The door is open for Congress to repair the nation’s most transformative election law, which was neutered by the U.S. Supreme Court a year ago today. Chief Justice John Roberts, in his majority opinion for Shelby County, Alabama v. Holder, issued Congress a written invitation to renew the Voting Rights Act of 1965 after striking down Section 4 of the act and disabling the strongest safety check against racial discrimination in voting. The Senate Judiciary Committee hearing Wednesday on the Voting Rights Amendment Act shows that his invitation did not fall on deaf ears or timid hearts. Swift and dauntless action is needed in both houses of Congress, however, to ensure that voting remains an equal opportunity exercise for all Americans, and that Congress remains a relevant force in the defense of voting rights in places like Mississippi, Texas, Georgia and beyond. On Tuesday, conservative groups marshaled poll watchers for the senatorial primary run-off in Mississippi. Though a court blocked their presence inside polling places, their position just outside threatened to intimidate voters who had come to cast their ballots — echoing the power that poll watchers exercised throughout the Jim Crow South.
This is one example of potential voter suppression that minority voters have confronted in the year since the Shelby decision was handed down.
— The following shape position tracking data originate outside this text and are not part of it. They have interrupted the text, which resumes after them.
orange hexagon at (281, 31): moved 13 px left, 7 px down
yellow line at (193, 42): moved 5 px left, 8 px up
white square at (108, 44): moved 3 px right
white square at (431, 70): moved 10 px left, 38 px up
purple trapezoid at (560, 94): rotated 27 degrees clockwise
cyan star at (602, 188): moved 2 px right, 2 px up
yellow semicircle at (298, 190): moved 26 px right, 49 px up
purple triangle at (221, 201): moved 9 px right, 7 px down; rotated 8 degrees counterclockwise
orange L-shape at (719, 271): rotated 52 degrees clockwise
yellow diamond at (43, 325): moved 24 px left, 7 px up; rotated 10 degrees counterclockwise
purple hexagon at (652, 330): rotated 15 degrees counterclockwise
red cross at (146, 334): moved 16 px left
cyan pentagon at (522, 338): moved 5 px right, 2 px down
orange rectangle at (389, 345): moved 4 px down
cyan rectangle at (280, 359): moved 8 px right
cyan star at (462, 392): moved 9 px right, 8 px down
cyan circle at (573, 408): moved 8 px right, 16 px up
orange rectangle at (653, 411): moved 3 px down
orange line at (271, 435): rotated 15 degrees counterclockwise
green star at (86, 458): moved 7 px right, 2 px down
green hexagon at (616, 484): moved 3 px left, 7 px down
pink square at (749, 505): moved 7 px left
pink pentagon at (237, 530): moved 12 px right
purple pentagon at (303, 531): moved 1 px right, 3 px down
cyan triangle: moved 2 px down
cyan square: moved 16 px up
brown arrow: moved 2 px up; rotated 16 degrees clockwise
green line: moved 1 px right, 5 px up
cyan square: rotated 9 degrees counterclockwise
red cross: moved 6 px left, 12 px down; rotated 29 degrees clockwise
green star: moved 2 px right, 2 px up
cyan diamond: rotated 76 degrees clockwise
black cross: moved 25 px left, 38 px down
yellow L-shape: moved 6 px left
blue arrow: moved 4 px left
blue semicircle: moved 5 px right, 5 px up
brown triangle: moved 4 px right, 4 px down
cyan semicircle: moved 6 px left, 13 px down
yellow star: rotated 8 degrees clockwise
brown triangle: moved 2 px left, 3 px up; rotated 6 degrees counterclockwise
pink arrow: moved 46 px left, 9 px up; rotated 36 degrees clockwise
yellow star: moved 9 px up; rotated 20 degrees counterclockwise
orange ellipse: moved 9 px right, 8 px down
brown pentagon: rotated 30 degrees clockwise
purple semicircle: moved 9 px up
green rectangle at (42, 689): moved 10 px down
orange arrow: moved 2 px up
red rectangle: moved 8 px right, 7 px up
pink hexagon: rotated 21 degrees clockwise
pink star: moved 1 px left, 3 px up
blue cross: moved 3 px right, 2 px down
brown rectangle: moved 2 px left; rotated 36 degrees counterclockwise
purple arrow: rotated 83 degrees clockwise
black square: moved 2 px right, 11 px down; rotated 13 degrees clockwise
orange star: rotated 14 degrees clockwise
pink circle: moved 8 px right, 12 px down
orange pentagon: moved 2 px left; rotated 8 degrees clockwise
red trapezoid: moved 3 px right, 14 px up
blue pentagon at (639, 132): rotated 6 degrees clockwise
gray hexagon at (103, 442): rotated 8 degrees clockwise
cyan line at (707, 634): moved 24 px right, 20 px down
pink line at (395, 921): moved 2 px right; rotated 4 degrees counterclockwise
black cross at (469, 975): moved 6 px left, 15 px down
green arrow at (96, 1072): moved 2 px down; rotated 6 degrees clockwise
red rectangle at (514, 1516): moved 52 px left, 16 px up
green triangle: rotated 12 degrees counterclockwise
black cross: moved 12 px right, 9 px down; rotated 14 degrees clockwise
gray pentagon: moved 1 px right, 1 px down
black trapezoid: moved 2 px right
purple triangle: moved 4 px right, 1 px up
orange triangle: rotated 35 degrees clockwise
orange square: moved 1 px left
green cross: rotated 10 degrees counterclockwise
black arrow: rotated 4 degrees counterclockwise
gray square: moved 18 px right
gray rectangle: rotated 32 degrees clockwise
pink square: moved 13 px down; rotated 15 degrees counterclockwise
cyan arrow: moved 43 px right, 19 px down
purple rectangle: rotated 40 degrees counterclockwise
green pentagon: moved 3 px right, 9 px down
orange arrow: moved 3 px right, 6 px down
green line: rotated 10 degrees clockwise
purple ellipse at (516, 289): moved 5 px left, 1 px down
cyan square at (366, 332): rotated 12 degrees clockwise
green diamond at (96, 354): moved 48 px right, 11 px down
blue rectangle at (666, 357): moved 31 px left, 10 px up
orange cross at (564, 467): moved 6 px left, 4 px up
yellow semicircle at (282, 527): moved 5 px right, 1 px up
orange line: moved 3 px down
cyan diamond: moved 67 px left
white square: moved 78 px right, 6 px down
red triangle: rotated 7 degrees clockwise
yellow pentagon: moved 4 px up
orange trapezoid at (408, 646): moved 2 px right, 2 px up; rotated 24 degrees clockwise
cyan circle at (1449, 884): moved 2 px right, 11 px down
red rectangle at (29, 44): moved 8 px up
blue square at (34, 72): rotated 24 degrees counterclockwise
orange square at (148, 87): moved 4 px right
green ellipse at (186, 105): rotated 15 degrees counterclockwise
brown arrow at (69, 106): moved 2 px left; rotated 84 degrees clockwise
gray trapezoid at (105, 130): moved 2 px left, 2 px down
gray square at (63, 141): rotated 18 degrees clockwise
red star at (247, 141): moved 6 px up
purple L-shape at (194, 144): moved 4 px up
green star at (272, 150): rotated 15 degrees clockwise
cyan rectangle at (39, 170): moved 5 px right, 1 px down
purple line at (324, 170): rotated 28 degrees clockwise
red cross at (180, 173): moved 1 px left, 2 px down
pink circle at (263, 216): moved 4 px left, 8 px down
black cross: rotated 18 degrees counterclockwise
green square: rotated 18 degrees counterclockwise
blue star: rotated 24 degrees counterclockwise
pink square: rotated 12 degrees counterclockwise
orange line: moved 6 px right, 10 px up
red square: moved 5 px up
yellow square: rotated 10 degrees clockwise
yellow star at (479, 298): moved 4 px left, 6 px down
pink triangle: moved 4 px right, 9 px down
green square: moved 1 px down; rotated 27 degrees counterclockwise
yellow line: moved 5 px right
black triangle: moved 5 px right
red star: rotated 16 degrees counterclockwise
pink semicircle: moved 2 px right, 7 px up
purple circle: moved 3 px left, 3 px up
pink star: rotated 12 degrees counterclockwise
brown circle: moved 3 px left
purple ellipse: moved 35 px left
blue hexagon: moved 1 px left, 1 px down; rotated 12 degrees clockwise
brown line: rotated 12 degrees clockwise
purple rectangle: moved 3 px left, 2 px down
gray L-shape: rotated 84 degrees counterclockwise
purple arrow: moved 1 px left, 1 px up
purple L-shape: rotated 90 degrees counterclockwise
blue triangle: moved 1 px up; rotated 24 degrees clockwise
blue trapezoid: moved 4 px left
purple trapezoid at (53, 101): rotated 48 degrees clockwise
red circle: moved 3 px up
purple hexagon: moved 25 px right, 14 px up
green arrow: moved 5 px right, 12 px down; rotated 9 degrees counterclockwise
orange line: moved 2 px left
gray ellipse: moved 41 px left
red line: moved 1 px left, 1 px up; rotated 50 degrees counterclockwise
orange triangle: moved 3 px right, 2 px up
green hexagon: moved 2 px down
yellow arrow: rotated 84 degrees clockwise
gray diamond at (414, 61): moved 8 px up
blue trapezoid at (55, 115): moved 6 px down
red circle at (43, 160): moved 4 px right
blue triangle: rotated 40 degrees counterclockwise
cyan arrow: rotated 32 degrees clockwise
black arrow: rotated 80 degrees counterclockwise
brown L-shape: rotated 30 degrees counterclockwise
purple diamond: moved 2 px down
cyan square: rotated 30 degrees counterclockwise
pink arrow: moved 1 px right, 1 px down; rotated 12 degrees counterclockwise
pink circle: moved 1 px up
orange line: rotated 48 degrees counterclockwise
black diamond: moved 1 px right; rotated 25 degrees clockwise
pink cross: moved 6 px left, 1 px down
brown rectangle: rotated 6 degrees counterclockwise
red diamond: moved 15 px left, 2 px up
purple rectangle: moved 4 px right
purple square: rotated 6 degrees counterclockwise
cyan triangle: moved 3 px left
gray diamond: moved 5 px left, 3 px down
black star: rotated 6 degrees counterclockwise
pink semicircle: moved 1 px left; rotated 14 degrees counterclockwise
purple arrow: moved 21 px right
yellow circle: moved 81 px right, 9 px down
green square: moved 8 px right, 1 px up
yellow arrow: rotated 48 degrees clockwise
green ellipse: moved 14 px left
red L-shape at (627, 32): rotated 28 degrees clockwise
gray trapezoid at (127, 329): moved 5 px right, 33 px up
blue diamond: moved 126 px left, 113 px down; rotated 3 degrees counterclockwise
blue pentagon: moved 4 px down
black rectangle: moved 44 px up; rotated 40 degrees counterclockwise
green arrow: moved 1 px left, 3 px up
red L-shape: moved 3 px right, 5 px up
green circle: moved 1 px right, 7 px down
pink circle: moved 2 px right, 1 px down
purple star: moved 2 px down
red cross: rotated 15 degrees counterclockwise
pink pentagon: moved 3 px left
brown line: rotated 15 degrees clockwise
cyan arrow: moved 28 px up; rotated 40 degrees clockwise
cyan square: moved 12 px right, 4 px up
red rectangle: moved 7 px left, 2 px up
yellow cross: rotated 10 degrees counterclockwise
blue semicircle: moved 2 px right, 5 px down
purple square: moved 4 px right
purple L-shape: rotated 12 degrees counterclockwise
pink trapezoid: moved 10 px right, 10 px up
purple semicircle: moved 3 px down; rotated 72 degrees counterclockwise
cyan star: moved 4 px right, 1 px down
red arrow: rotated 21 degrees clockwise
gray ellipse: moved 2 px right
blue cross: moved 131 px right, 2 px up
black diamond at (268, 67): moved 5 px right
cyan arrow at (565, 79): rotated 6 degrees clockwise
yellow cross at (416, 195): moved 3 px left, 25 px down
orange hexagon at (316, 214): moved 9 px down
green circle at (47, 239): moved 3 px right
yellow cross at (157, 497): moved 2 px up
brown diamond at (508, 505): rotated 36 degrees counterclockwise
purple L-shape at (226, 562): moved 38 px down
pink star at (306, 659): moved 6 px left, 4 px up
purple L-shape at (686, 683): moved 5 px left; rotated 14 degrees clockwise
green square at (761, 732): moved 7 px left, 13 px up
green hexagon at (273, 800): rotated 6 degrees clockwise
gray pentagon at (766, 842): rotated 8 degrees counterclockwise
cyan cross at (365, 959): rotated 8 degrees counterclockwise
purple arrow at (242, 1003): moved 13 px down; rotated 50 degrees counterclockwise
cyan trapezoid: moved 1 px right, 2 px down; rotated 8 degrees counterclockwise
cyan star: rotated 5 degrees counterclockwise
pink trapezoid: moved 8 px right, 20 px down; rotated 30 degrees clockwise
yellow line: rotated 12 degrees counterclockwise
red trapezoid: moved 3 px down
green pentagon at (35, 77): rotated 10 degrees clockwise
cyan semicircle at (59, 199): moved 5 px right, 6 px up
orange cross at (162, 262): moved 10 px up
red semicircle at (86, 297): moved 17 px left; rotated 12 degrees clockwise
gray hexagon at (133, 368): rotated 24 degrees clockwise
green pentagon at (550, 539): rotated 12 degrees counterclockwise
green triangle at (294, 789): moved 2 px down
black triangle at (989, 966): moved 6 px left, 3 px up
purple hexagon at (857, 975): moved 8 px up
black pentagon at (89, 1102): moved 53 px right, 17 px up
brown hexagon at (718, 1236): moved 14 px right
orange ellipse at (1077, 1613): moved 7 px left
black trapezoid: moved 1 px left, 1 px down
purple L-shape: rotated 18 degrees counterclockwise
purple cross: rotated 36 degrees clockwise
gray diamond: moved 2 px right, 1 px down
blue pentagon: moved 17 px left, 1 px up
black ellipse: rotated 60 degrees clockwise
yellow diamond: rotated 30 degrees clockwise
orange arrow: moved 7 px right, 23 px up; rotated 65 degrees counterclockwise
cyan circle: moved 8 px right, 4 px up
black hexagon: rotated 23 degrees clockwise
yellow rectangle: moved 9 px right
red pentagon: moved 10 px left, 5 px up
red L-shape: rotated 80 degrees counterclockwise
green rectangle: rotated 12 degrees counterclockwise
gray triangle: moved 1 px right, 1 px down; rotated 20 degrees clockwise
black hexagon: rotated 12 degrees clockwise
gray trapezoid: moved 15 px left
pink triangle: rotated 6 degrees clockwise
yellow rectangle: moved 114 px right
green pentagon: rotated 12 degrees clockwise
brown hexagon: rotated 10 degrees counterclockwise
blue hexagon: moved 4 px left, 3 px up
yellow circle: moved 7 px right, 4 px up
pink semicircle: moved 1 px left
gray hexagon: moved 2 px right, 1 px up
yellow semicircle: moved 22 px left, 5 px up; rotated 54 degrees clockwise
The countdown to the next midterm and general elections has already begun and, since that ruling, states across the South and beyond have resurrected discriminatory voting restrictions — and invented new ones.
Wednesday’s Senate hearing will likely focus on the state of minority voting rights, which lack pre-clearance protection for the first time in almost 50 years. Whether you consider the voucher tests in Alabama that require voters be verified by two poll workers in order for them to vote without an ID; cuts to early voting in Florida that more than half of all black voters relied on, or stringent voter ID laws in Texas that a federal court previously ruled discriminated against minority voters, the familiar creep of voter suppression is undeniable.